Cold Brew: Distilling Graph Node Representations with Incomplete or Missing Neighborhoods

Overview

Cold Brew: Distilling Graph Node Representations with Incomplete or Missing Neighborhoods

Introduction

Graph Neural Networks (GNNs) have demonstrated superior performance in node classification or regression tasks, and have emerged as the state of the art in several applications. However, (inductive) GNNs require the edge connectivity structure of nodes to be known beforehand to work well. This is often not the case in several practical applications where the node degrees have power-law distributions, and nodes with a few connections might have noisy edges. An extreme case is the strict cold start (SCS) problem, where there is no neighborhood information available, forcing prediction models to rely completely on node features only. To study the viability of using inductive GNNs to solve the SCS problem, we introduce feature-contribution ratio (FCR), a metric to quantify the contribution of a node's features and that of its neighborhood in predicting node labels, and use this new metric as a model selection reward. We then propose Cold Brew, a new method that generalizes GNNs better in the SCS setting compared to pointwise and graph-based models, via a distillation approach. We show experimentally how FCR allows us to disentangle the contributions of various components of graph datasets, and demonstrate the superior performance of Cold Brew on several public benchmarks

Motivation

Long tail distribution is ubiquitously existed in large scale graph mining tasks. In some applications, some cold start nodes have too few or no neighborhood in the graph, which make graph based methods sub-optimal due to insufficient high quality edges to perform message passing.

gnns

gnns

Method

We improve teacher GNN with Structural Embedding, and propose student MLP model with latent neighborhood discovery step. We also propose a metric called FCR to judge the difficulty in cold start generalization.

gnns

coldbrew

Installation Guide

The following commands are used for installing key dependencies; other can be directly installed via pip or conda. A full redundant dependency list is in requirements.txt

pip install dgl
pip3 install torch==1.9.0+cu111 torchvision==0.10.0+cu111 torchaudio==0.9.0 -f https://download.pytorch.org/whl/torch_stable.html
pip install torch-scatter -f https://pytorch-geometric.com/whl/torch-1.9.0+cu111.html
pip install torch-sparse -f https://pytorch-geometric.com/whl/torch-1.9.0+cu111.html
pip install torch-geometric

Training Guide

In options/base_options.py, a full list of useable args is present, with default arguments and candidates initialized.

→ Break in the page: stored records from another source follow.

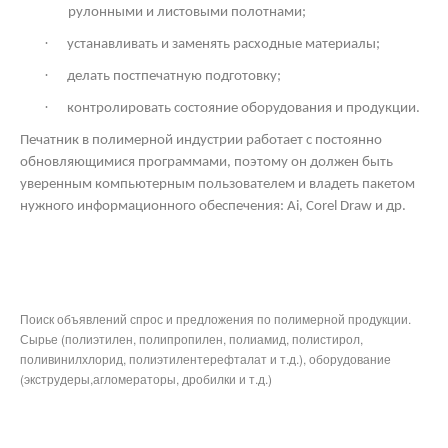
рулонными и листовыми полотнами;
·
устанавливать и заменять расходные материалы;
·
делать постпечатную подготовку;
·
контролировать состояние оборудования и продукции.
Печатник в полимерной индустрии работает с постоянно
обновляющимися программами, поэтому он должен быть
уверенным компьютерным пользователем и владеть пакетом
нужного информационного обеспечения: Ai,
Corel
Draw
и др.
Поиск объявлений спрос и предложения по полимерной продукции.
Сырье (полиэтилен, полипропилен, полиамид, полистирол,
поливинилхлорид, полиэтилентерефталат и т.д.), оборудование
(экструдеры,агломераторы, дробилки и т.д.)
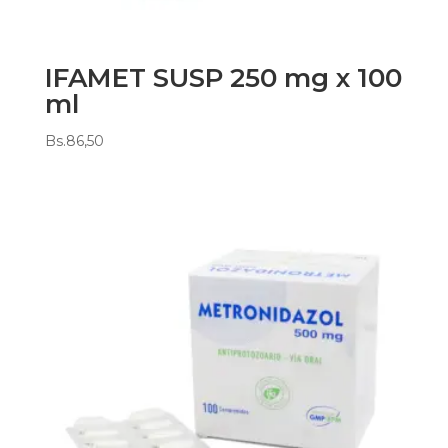
IFAMET SUSP 250 mg x 100
ml
Bs.
86,50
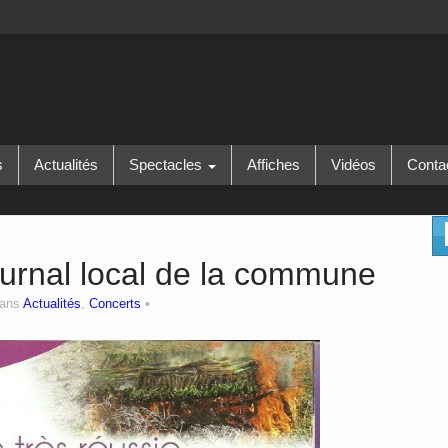
s
Actualités
Spectacles
Affiches
Vidéos
Conta
 journal local de la commune
dans
Actualités
,
Concerts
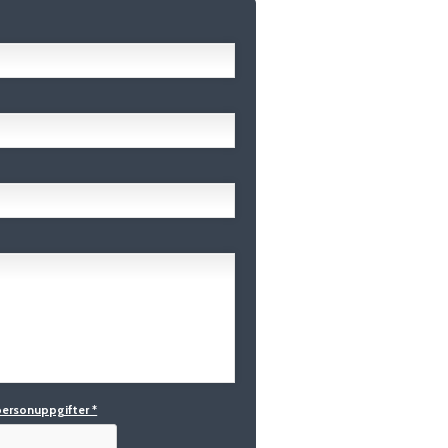
personuppgifter *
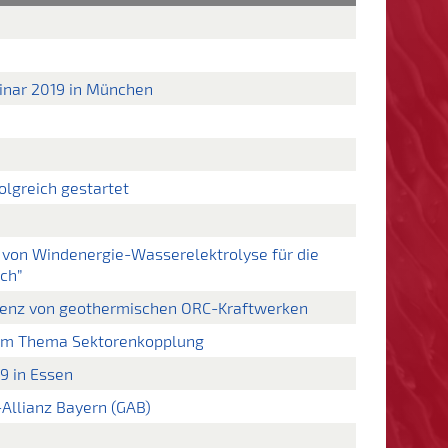
inar 2019 in München
olgreich gestartet
von Windenergie-Wasserelektrolyse für die
ch”
zienz von geothermischen ORC-Kraftwerken
 zum Thema Sektorenkopplung
9 in Essen
Allianz Bayern (GAB)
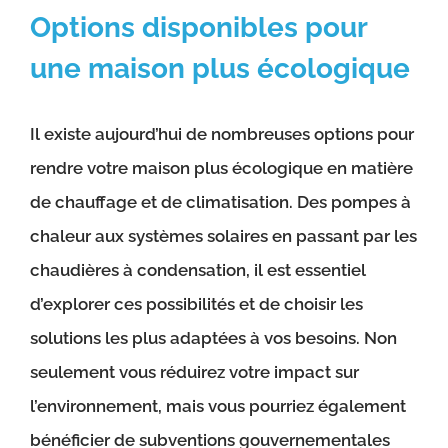
Options disponibles pour
une maison plus écologique
Il existe aujourd’hui de nombreuses options pour
rendre votre maison plus écologique en matière
de chauffage et de climatisation. Des pompes à
chaleur aux systèmes solaires en passant par les
chaudières à condensation, il est essentiel
d’explorer ces possibilités et de choisir les
solutions les plus adaptées à vos besoins. Non
seulement vous réduirez votre impact sur
l’environnement, mais vous pourriez également
bénéficier de subventions gouvernementales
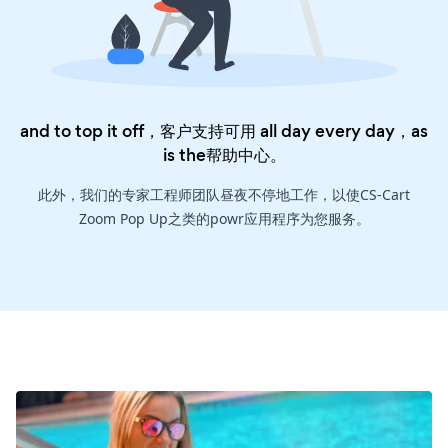
and to top it off，客户支持可用 all day every day，as
is the
帮助中心
。
此外，我们的专家工程师团队昼夜不停地工作，以使CS-Cart
Zoom Pop Up之类的powr应用程序为您服务。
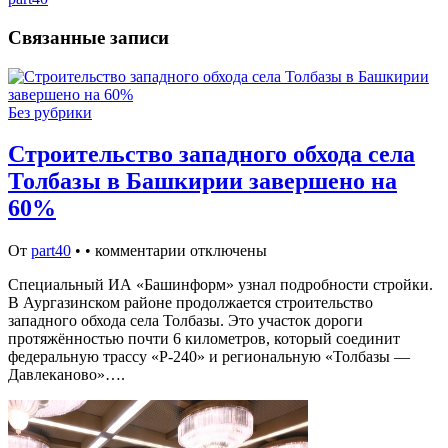
Связанные записи
Без рубрики
Строительство западного обхода села
Толбазы в Башкирии завершено на
60%
От
part40
•
•
комментарии отключены
Специальный ИА «Башинформ» узнал подробности стройки.
В Аургазинском районе продолжается строительство
западного обхода села Толбазы. Это участок дороги
протяжённостью почти 6 километров, который соединит
федеральную трассу «Р-240» и региональную «Толбазы —
Давлеканово»….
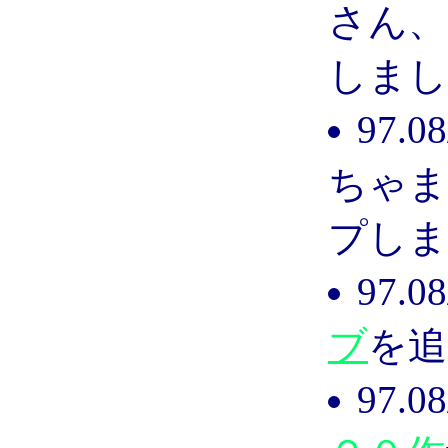
さん、
しまし
97.
ちゃま
プしま
97.
ブ
を追
97.0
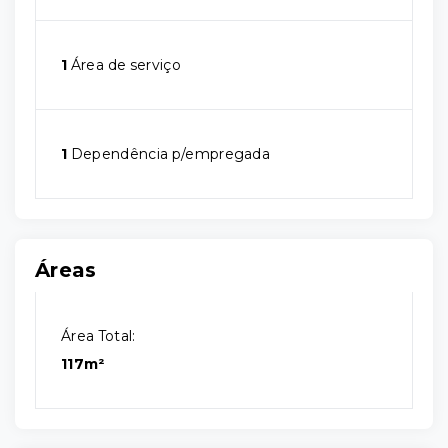
1
Área de serviço
1
Dependência p/empregada
Áreas
Área Total:
117m²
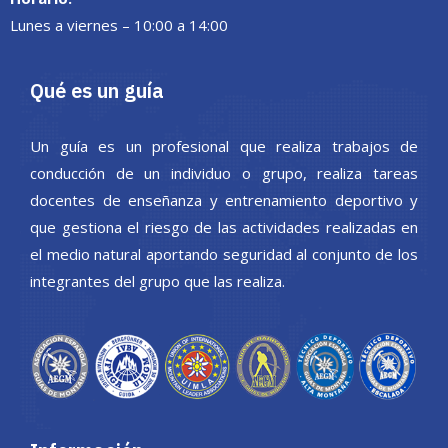
Lunes a viernes – 10:00 a 14:00
Qué es un guía
Un guía es un profesional que realiza trabajos de
conducción de un individuo o grupo, realiza tareas
docentes de enseñanza y entrenamiento deportivo y
que gestiona el riesgo de las actividades realizadas en
el medio natural aportando seguridad al conjunto de los
integrantes del grupo que las realiza.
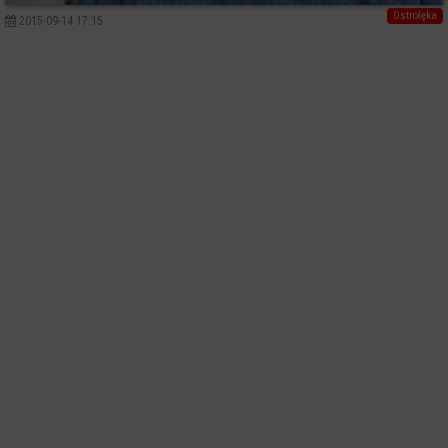
Ostrołęka
2015-09-14 17:15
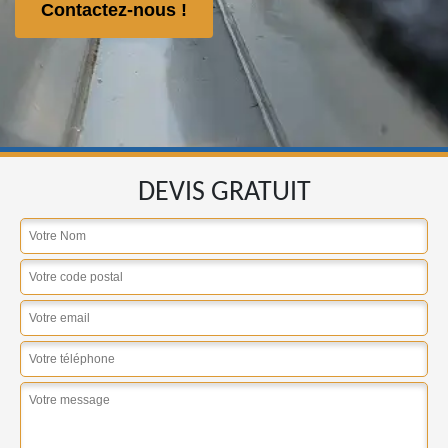
Contactez-nous !
DEVIS GRATUIT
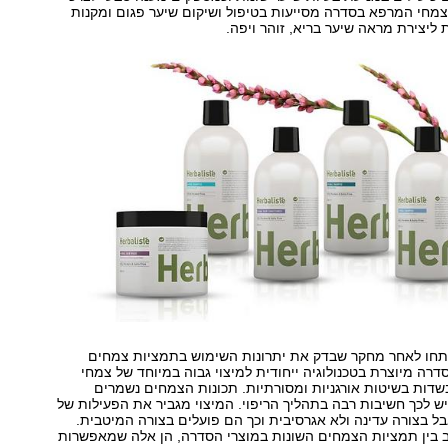
מחי המרפא בסדרה מסייעות בטיפול ושיקום שיער פגום ומקנות
ליצירת מראה שיער בריא, זוהר ויפה.
תחו לאחר מחקר שבדק את יתרונות השימוש בתמציות צמחים
סדרה מיוצרת בטכנולוגיה ייחודית למיצוי גבוה במיוחד של צמחי
דות בשיטות אורגניות ומסורתיות. תכונות הצמחים נשמרים
יש לכך חשיבות רבה בתהליך הריפוי. המיצוי מגביר את הפעילות של
ל בצורה עדינה ולא אגרסיבית וכך הם פועלים בצורה המיטבית.
ב בין תמציות הצמחים השונות במוצרי הסדרה, הן אלה שמאפשרות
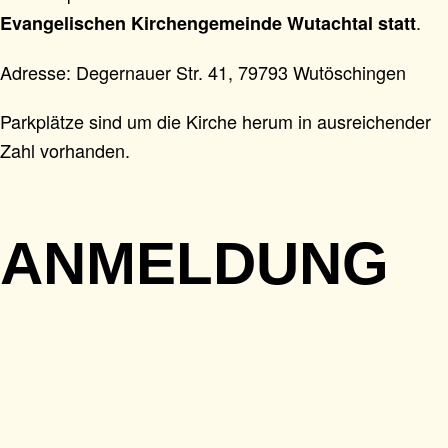
.
Evangelischen Kirchengemeinde Wutachtal statt
Adresse: Degernauer Str. 41, 79793 Wutöschingen
Parkplätze sind um die Kirche herum in ausreichender
Zahl vorhanden.
ANMELDUNG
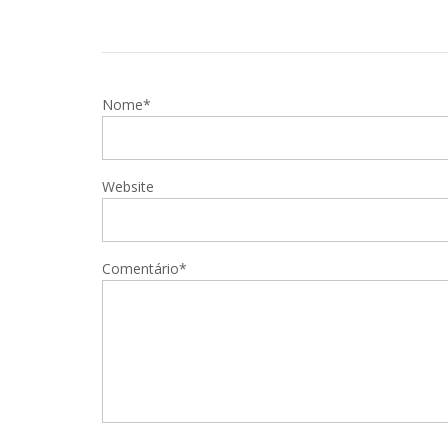
Nome*
Website
Comentário*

Comparing between traditional GCN (optimized with Initial/Jumping/Dense/PairNorm/NodeNorm/GroupNorm/Dropouts) and Cold Brew's GNN (optimized with Structural Embedding)

Train optimized traditional GNN:

python main.py --dataset='Cora' --train_which='TeacherGNN' --whetherHasSE='000' --want_headtail=1 --num_layers=2 --use_special_split=1 Result: 84.15

python main.py --dataset='Citeseer' --train_which='TeacherGNN' --whetherHasSE='000' --want_headtail=1 --num_layers=2 --use_special_split=1 Result: 71.00

python main.py --dataset='Pubmed' --train_which='TeacherGNN' --whetherHasSE='000' --want_headtail=1 --num_layers=2 --use_special_split=1 Result: 78.2

Training Cold Brew's Teacher GNN:

python main.py --dataset='Cora' --train_which='TeacherGNN' --whetherHasSE='100' --se_reg=32 --want_headtail=1 --num_layers=2 --use_special_split=1 Result: 85.10

python main.py --dataset='Citeseer' --train_which='TeacherGNN' --whetherHasSE='100' --se_reg=0.5 --want_headtail=1 --num_layers=2 --use_special_split=1 Result: 71.40

python main.py --dataset='Pubmed' --train_which='TeacherGNN' --whetherHasSE='111' --se_reg=0.5 --want_headtail=1 --num_layers=2 --use_special_split=1 Result: 78.2

Comparing between MLP models:

Training naive MLP:

python main.py --dataset='Cora' --train_which='StudentBaseMLP' Result on isolation split: 63.92

Training GraphMLP:

python main.py --dataset='Cora' --train_which='GraphMLP' Result on isolation split: 68.63

Training Cold Brew's MLP:

python main.py --dataset='Cora' --train_which="SEMLP" --SEMLP_topK_2_replace=3 --SEMLP_part1_arch="2layer" --dropout_MLP=0.5 --studentMLP__opt_lr='torch.optim.Adam&0.005' Result on isolation split: 69.57

Hyperparameter meanings

--whetherHasSE: whether cold brew's TeacherGNN has structural embedding. The first ‘1’ means structural embedding exist in first layer; second ‘1’ means structural embedding exist in every middle layers; third ‘1’ means last layer.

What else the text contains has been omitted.